Murder.  The sin of hatred is equally dangerous and equally disguisable.  Almost no one I know has ever actually taken someone else's life.  Yet we all have feelings of anger, bitterness, and un-love that we would be appalled to see anyone find out.  Daily, someone I know does something that causes the mercury in my anger-meter to push to the top.  I may ignore the person--may even be silent--but inside I am hot with wrath.  I have literally thought before of someone in my life, "I hate ____."  I have done this multiple times.  Even more numerous are the instances in which I have said, "I hate it when _____ does ____."  My open complaint reveals that I love my own unchallenged comfort more than I love the person who challenged it.

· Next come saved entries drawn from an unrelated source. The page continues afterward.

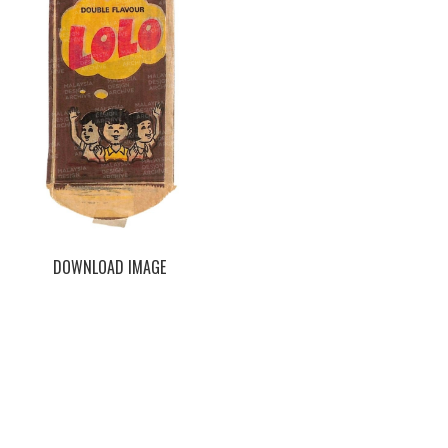
DOWNLOAD IMAGE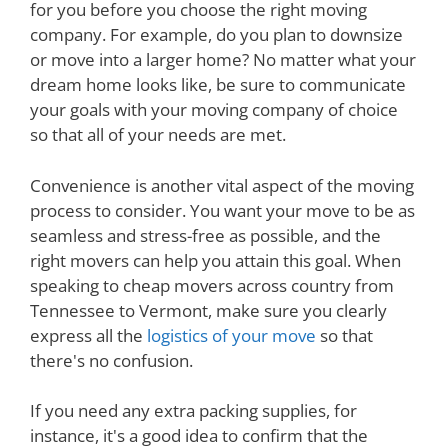
for you before you choose the right moving
company. For example, do you plan to downsize
or move into a larger home? No matter what your
dream home looks like, be sure to communicate
your goals with your moving company of choice
so that all of your needs are met.
Convenience is another vital aspect of the moving
process to consider. You want your move to be as
seamless and stress-free as possible, and the
right movers can help you attain this goal. When
speaking to cheap movers across country from
Tennessee to Vermont, make sure you clearly
express all the
logistics of your move
so that
there's no confusion.
If you need any extra packing supplies, for
instance, it's a good idea to confirm that the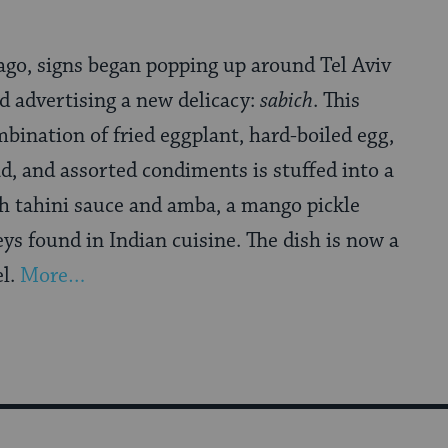
ago, signs began popping up around Tel Aviv
 advertising a new delicacy:
sabich
. This
bination of fried eggplant, hard-boiled egg,
d, and assorted condiments is stuffed into a
th tahini sauce and amba, a mango pickle
eys found in Indian cuisine. The dish is now a
el.
More…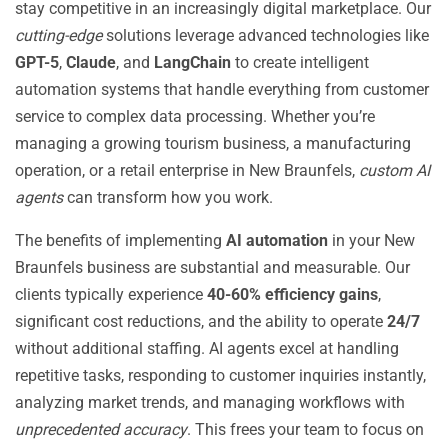
stay competitive in an increasingly digital marketplace. Our
cutting-edge
solutions leverage advanced technologies like
GPT-5
,
Claude
, and
LangChain
to create intelligent
automation systems that handle everything from customer
service to complex data processing. Whether you’re
managing a growing tourism business, a manufacturing
operation, or a retail enterprise in New Braunfels,
custom AI
agents
can transform how you work.
The benefits of implementing
AI automation
in your New
Braunfels business are substantial and measurable. Our
clients typically experience
40-60% efficiency gains
,
significant cost reductions, and the ability to operate
24/7
without additional staffing. AI agents excel at handling
repetitive tasks, responding to customer inquiries instantly,
analyzing market trends, and managing workflows with
unprecedented accuracy
. This frees your team to focus on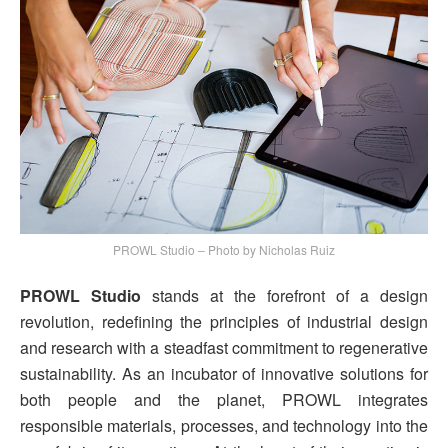
PROWL Studio – Photo by Nicholas Ruiz
PROWL Studio
stands at the forefront of a design
revolution, redefining the principles of industrial design
and research with a steadfast commitment to regenerative
sustainability. As an incubator of innovative solutions for
both people and the planet, PROWL integrates
responsible materials, processes, and technology into the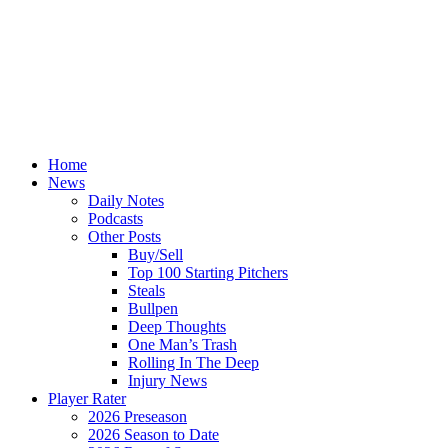
Home
News
Daily Notes
Podcasts
Other Posts
Buy/Sell
Top 100 Starting Pitchers
Steals
Bullpen
Deep Thoughts
One Man’s Trash
Rolling In The Deep
Injury News
Player Rater
2026 Preseason
2026 Season to Date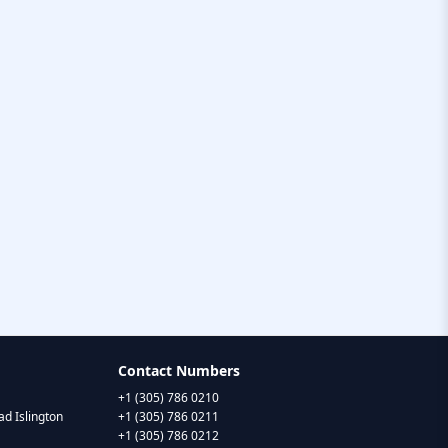
Contact Numbers
+1 (305) 786 0210
d Islington
+1 (305) 786 0211
+1 (305) 786 0212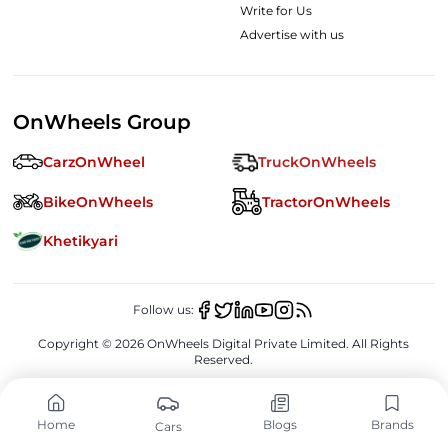
Write for Us
Advertise with us
OnWheels Group
CarzOnWheel
TruckOnWheels
BikeOnWheels
TractorOnWheels
Khetikyari
Follow us:
Copyright ©
2026
OnWheels Digital Private Limited. All Rights
Reserved.
Home
Blogs
Brands
Cars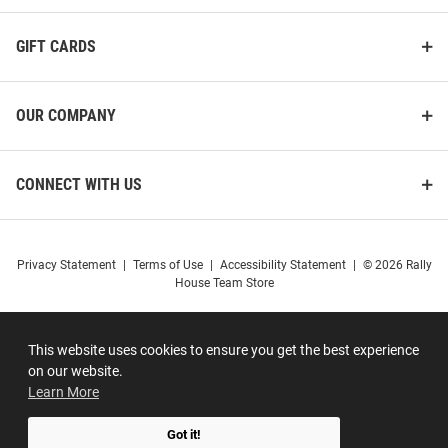
GIFT CARDS
OUR COMPANY
CONNECT WITH US
Privacy Statement
|
Terms of Use
|
Accessibility Statement
|
© 2026 Rally
House Team Store
This website uses cookies to ensure you get the best experience
on our website.
Learn More
Got it!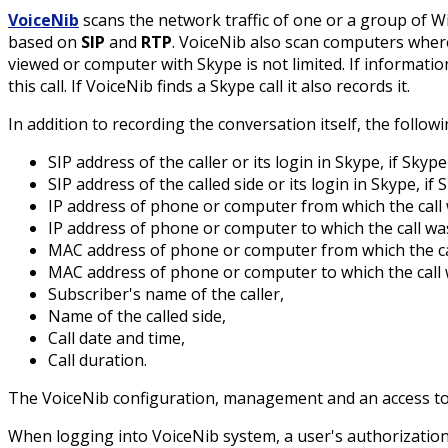
VoiceNib
scans the network traffic of one or a group of 
based on
SIP
and
RTP
. VoiceNib also scan computers whe
viewed or computer with Skype is not limited. If informatio
this call. If VoiceNib finds a Skype call it also records it.
In addition to recording the conversation itself, the followi
SIP address of the caller or its login in Skype, if Skyp
SIP address of the called side or its login in Skype, if
IP address of phone or computer from which the call
IP address of phone or computer to which the call w
MAC address of phone or computer from which the ca
MAC address of phone or computer to which the call
Subscriber's name of the caller,
Name of the called side,
Call date and time,
Call duration.
The VoiceNib configuration, management and an access to
When logging into VoiceNib system, a user's authorization 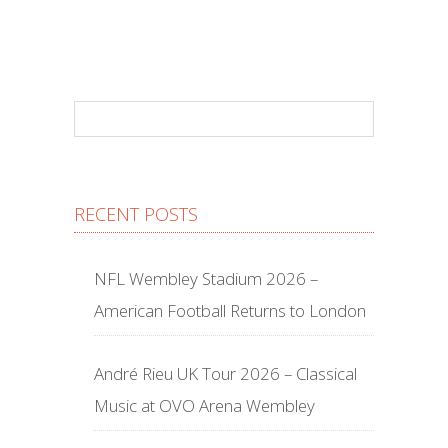
RECENT POSTS
NFL Wembley Stadium 2026 –
American Football Returns to London
André Rieu UK Tour 2026 – Classical
Music at OVO Arena Wembley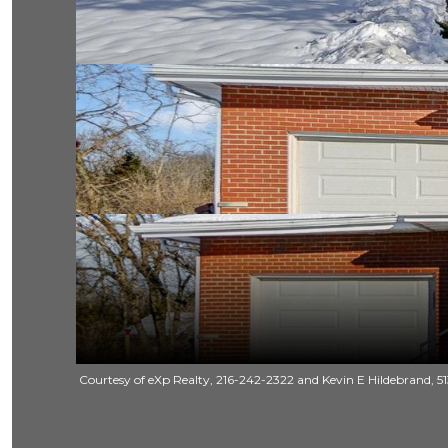
Courtesy of eXp Realty, 216-242-2322 and Kevin E Hildebrand, 51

Coveting and Stealing.  The last two breakable laws seem to go hand in hand--"You shall not covet" and "You shall not steal."  How many times have I wanted something that someone else has?  To limit this to material possessions would be (for me) a major cop-out.  I have found myself capable of being jealous of anything and everything.  Someone's car or clothes or paycheck--sure.  Someone's abilities, popularity, or the favor they enjoy--even more prevalent.  I often like to see the sin of jealousy as a sin against God.  After all, I am being discontent with His numerous gifts.  But I am remiss if I don't consider this sin as a lack of love towards others.  Have you ever been actively envious of someone in your life, and continued to love them perfectly, or even treat them well externally?  It's not just difficult.  It's impossible.  To covet someone, or competitively fight to get what they have is to deny them your love.

Each of these sins jars me with the realization that I do not love as I should.  Every day, instead of paying God and others the debt that I owe, I am increasing my deficit by being lustful, hateful, and jealous.  A comparison to Jesus' law reveals that I am hopelessly behind on laying down even a fraction of the payment He is due.

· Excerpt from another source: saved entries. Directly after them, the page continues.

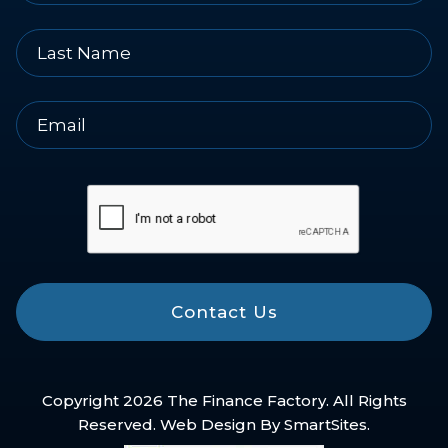
Contact Us
Copyright 2026 The Finance Factory. All Rights
Reserved. Web Design By
SmartSites
.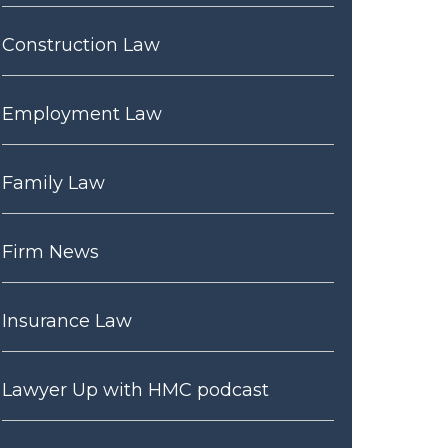
Construction Law
Employment Law
Family Law
Firm News
Insurance Law
Lawyer Up with HMC podcast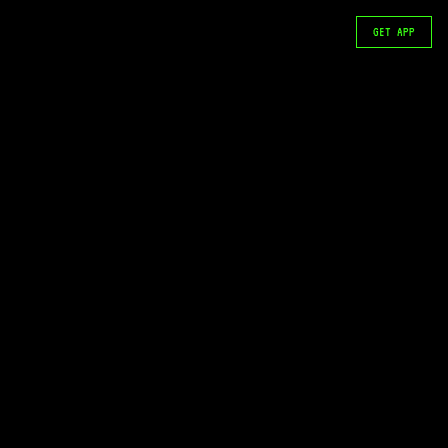
GET APP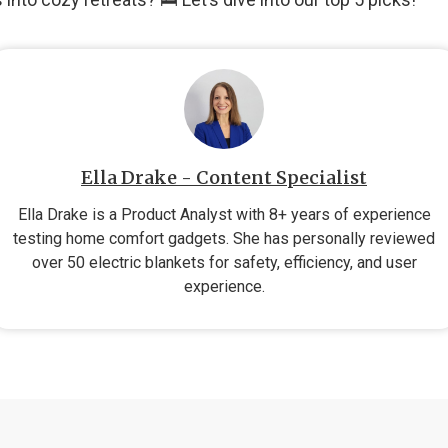
Ella Drake - Content Specialist
Ella Drake is a Product Analyst with 8+ years of experience
testing home comfort gadgets. She has personally reviewed
over 50 electric blankets for safety, efficiency, and user
experience.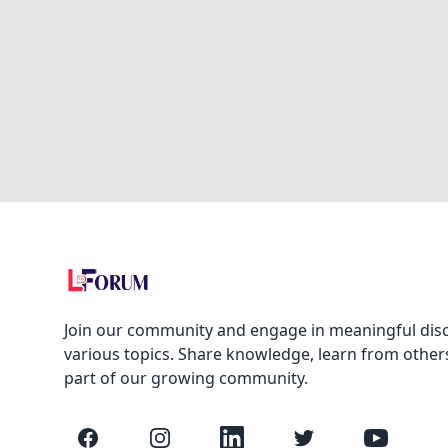
Join our community and engage in meaningful dis
various topics. Share knowledge, learn from other
part of our growing community.
Facebook
Instagram
LinkedIn
Twitter
YouTube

But praise be to Jesus--He has paid our debts.

Do not think that I have come to abolish the Law or the Prophets; I have not come to abolish them but to fulfill them.
--Matthew 5:17

Not only does Jesus establish the law of love--He follows it to the letter.  In His perfect obedience, we are free to enjoy God's favor even though we cannot obey perfectly.  And because our Savior lives in us,  we know that He will help us to pay back what we owe.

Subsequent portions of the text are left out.